Lessons for campus and community stations
Mathaba offered some lessons for campus and community stations across Africa. First, treat audio and video as parallel deliverables. “Write a brief that budgets for acoustic treatment and lighting together,” he said. “Decide early how the room must perform for microphones and cameras; it saves costly rework later.” Second, build on an AoIP backbone — this ensures studio sources and destinations are available anywhere. “Equip every machine with IP audio drivers, so your team can route and share without patch bays,” said Mathaba.
Third, choose presenter-friendly gear that works on camera, and, Mathaba adds, “Don’t chase exotic gear when proven tools make learning faster and daily use simpler.”
Fourth, plan lighting, cameras and streaming with the audio chain in mind.
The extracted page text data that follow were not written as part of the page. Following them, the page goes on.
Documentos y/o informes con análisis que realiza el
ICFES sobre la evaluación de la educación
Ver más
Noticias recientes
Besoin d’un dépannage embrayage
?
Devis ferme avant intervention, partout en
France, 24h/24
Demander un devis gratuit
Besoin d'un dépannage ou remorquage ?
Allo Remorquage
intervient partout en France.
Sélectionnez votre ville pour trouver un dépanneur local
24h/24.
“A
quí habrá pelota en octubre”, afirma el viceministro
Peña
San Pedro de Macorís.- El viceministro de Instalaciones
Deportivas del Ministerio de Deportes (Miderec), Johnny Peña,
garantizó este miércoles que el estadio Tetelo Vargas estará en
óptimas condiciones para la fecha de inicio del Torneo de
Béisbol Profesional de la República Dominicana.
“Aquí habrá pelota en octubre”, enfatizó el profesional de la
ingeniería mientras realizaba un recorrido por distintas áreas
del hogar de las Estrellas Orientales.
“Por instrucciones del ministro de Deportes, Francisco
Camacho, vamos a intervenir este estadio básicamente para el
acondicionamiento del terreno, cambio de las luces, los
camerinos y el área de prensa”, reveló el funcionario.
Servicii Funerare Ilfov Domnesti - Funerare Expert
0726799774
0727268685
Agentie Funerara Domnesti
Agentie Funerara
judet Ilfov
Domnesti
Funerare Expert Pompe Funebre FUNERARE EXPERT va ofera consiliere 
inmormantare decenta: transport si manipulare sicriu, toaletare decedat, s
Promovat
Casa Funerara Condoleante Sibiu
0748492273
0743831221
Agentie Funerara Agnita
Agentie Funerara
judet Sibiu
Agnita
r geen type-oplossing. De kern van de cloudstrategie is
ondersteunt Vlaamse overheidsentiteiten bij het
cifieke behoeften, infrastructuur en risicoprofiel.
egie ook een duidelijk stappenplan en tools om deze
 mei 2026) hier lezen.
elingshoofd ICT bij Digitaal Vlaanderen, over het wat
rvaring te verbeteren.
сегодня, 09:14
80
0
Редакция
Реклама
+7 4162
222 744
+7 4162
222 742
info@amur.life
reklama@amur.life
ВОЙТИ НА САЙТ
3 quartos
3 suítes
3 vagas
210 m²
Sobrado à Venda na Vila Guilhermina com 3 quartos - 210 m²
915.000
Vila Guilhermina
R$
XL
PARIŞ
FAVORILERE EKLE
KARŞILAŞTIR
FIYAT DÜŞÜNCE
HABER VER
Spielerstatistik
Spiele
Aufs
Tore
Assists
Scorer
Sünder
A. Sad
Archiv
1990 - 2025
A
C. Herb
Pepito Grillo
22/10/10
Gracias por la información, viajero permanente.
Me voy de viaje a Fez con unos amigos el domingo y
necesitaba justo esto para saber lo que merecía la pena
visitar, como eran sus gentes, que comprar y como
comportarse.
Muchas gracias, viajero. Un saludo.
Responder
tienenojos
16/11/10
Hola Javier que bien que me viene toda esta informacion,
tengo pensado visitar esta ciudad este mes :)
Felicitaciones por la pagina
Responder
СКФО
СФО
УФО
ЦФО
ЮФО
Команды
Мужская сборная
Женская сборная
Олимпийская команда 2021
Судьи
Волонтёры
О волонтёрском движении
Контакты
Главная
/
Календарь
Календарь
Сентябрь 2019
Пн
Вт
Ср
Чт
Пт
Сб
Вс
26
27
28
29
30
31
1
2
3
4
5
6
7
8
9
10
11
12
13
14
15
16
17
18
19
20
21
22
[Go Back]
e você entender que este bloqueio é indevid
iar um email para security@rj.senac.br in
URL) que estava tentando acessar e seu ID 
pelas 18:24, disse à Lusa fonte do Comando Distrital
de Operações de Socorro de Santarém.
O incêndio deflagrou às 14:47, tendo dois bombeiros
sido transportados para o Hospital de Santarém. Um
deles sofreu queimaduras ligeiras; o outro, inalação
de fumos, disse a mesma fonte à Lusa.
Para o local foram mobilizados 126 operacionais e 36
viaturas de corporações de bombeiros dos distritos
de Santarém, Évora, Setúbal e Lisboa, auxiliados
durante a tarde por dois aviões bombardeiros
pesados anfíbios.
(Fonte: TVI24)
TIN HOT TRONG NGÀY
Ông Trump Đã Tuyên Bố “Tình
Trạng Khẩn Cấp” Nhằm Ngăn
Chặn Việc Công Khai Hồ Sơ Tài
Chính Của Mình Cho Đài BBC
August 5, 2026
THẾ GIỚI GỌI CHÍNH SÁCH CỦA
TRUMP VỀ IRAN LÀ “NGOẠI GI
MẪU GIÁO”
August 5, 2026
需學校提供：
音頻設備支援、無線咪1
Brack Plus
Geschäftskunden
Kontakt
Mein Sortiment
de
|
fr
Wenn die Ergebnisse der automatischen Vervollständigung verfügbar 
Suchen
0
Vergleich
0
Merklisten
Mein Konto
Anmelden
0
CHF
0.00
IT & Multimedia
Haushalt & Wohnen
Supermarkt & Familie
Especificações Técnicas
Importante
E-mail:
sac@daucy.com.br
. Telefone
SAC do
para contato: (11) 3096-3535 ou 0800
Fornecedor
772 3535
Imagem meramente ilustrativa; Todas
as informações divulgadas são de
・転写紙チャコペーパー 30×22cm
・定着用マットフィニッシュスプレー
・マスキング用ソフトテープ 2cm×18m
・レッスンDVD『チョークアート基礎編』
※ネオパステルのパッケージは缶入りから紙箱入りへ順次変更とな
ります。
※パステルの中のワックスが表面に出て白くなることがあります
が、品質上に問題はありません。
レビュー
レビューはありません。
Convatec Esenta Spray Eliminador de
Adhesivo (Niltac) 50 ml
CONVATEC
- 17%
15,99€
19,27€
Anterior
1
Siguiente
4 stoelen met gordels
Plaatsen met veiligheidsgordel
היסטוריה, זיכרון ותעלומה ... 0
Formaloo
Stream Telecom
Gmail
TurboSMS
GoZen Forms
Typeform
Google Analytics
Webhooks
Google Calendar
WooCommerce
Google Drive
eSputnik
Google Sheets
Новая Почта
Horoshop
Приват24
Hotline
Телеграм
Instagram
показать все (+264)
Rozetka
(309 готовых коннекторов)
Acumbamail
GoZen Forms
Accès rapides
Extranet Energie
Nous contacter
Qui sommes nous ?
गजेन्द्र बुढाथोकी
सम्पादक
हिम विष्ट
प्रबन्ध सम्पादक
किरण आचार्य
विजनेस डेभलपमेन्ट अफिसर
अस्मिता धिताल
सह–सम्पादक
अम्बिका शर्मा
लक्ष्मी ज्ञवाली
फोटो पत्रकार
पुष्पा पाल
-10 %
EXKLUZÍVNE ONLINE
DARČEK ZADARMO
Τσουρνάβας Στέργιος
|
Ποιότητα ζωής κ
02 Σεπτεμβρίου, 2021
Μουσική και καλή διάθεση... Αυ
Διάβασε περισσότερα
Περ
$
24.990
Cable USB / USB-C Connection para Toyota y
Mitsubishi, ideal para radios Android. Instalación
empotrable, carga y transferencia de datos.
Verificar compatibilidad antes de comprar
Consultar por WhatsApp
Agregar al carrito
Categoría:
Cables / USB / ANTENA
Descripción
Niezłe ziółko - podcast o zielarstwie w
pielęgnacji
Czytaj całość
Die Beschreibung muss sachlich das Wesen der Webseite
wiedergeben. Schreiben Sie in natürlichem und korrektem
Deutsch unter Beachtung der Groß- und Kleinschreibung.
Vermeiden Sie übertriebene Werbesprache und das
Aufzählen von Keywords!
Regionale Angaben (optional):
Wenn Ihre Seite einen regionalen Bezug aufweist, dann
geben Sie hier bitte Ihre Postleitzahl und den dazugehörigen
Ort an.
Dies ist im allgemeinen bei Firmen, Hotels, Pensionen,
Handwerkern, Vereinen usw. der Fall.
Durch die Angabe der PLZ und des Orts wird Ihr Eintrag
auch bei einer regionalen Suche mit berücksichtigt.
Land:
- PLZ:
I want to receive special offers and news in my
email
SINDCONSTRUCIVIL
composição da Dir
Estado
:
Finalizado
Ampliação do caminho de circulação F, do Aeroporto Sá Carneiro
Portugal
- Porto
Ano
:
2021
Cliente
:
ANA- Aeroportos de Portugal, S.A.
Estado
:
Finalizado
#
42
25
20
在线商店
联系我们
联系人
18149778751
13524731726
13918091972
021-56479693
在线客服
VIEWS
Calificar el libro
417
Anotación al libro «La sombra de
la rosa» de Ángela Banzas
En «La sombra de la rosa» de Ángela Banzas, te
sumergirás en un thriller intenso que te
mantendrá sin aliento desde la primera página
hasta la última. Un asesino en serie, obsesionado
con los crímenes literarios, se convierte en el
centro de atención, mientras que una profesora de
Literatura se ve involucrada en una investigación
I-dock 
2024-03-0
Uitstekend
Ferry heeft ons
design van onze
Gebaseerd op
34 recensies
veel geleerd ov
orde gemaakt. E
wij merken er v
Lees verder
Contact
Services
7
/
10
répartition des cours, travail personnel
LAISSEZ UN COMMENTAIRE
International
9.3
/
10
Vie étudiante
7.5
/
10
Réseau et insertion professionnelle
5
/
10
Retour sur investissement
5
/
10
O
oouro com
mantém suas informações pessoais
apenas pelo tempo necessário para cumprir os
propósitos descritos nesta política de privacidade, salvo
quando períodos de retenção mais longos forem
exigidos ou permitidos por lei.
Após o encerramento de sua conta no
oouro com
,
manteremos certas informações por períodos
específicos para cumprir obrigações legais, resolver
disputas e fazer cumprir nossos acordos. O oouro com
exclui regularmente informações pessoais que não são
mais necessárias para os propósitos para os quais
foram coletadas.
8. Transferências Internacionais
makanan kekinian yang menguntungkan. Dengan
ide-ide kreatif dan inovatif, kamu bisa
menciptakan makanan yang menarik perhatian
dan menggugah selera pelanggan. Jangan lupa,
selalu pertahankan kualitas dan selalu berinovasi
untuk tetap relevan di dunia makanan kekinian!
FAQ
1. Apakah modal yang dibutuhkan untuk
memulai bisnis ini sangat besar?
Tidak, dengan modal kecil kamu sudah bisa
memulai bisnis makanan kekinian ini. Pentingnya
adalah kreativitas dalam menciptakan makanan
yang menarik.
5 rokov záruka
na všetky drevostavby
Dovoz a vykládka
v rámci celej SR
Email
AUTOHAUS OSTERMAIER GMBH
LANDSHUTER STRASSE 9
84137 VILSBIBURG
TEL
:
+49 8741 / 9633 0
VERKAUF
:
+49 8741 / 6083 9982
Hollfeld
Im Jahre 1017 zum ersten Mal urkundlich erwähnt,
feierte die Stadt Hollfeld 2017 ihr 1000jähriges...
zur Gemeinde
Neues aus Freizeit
Position lights to avoid microphone shadows and reflections, select camera angles that align with operator workflows, and integrate IP-based streaming encoders. “Every visual decision should be checked against the audio requirement,” he said.
Finally, be frank about constraints — design modularly. “Space and budgets are real,” Mathaba said. “Get the backbone and furniture right, and you can add capability over time without starting again.”
For RMR, those decisions add up to a facility that behaves like a modern broadcaster while serving students first. “Studios today must be flexible, future-ready and capable of handling both audio and video platforms simultaneously,” Mathaba said. “We wanted rooms that look the part on camera and sound the part on air — and that is exactly what we delivered.”